# Goal of the exercise
For this exercise, write out only the lines of the entries below from the one with "TSV Waldtrudering III" up to and including the one with "maintien le vitrage", exactly as they are. Pictures stay out.

┌────────

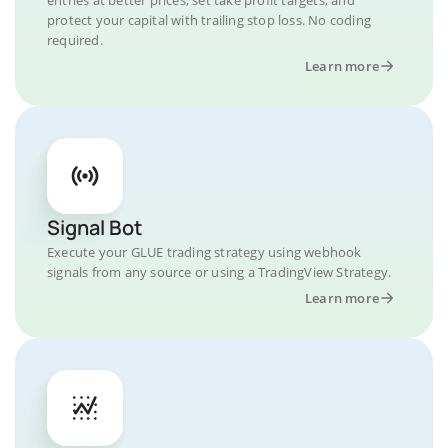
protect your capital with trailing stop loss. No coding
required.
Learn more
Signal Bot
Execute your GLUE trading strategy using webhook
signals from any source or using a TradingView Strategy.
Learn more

└────────
┌────────

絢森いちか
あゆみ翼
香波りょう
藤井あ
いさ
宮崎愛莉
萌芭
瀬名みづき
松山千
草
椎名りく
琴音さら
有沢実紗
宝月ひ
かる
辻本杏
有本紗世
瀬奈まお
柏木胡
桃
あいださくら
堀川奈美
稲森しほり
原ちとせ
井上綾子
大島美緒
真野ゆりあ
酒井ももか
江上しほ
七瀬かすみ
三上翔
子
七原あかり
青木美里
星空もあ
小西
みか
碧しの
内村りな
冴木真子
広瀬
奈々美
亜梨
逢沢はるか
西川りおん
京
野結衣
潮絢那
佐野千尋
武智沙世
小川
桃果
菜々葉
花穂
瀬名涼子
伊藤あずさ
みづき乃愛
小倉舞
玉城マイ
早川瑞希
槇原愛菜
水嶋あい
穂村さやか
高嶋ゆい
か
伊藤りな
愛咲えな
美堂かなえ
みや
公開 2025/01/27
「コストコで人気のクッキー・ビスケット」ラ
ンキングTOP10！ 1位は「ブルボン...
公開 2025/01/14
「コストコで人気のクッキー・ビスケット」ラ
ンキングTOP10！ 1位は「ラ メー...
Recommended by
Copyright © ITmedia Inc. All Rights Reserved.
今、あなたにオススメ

└────────
┌────────

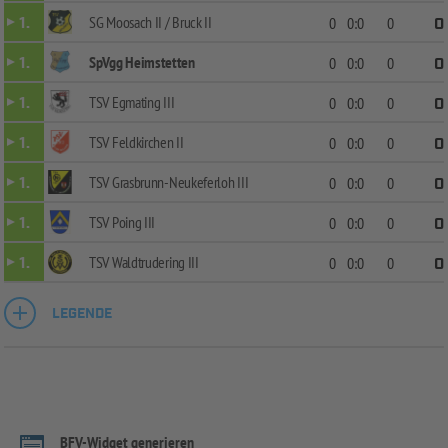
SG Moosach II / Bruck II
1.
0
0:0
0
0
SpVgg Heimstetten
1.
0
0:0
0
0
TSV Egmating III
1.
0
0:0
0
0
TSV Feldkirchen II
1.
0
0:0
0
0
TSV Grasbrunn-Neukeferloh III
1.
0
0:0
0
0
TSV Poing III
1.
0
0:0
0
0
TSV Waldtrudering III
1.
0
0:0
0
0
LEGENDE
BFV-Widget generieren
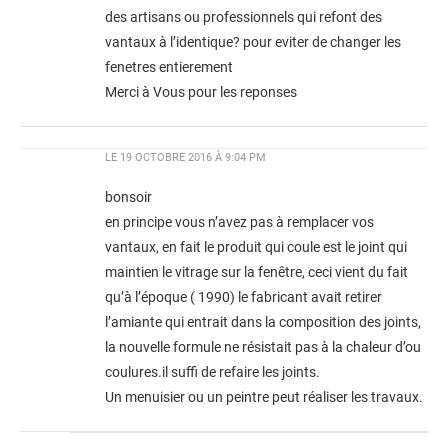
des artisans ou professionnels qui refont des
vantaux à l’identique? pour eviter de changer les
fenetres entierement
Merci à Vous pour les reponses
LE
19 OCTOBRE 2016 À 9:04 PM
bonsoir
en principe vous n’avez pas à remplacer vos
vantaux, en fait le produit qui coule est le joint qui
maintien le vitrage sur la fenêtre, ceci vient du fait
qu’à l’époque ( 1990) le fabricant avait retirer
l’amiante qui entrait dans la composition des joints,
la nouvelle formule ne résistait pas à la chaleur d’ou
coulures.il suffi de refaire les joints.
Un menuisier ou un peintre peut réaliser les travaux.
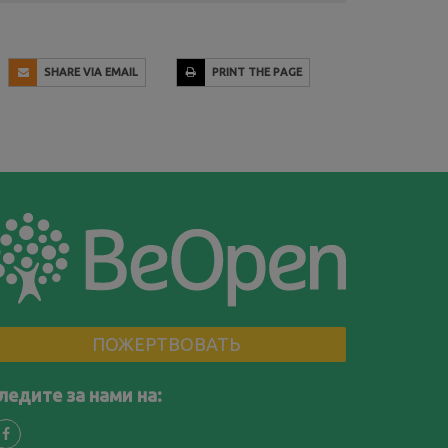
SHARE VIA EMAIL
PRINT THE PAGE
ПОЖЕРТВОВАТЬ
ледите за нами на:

└────────

# Answer
TSV Waldtrudering III
1.
0
0:0
0
0
LEGENDE
BFV-Widget generieren
des artisans ou professionnels qui refont des
vantaux à l’identique? pour eviter de changer les
fenetres entierement
Merci à Vous pour les reponses
LE
19 OCTOBRE 2016 À 9:04 PM
bonsoir
en principe vous n’avez pas à remplacer vos
vantaux, en fait le produit qui coule est le joint qui
maintien le vitrage sur la fenêtre, ceci vient du fait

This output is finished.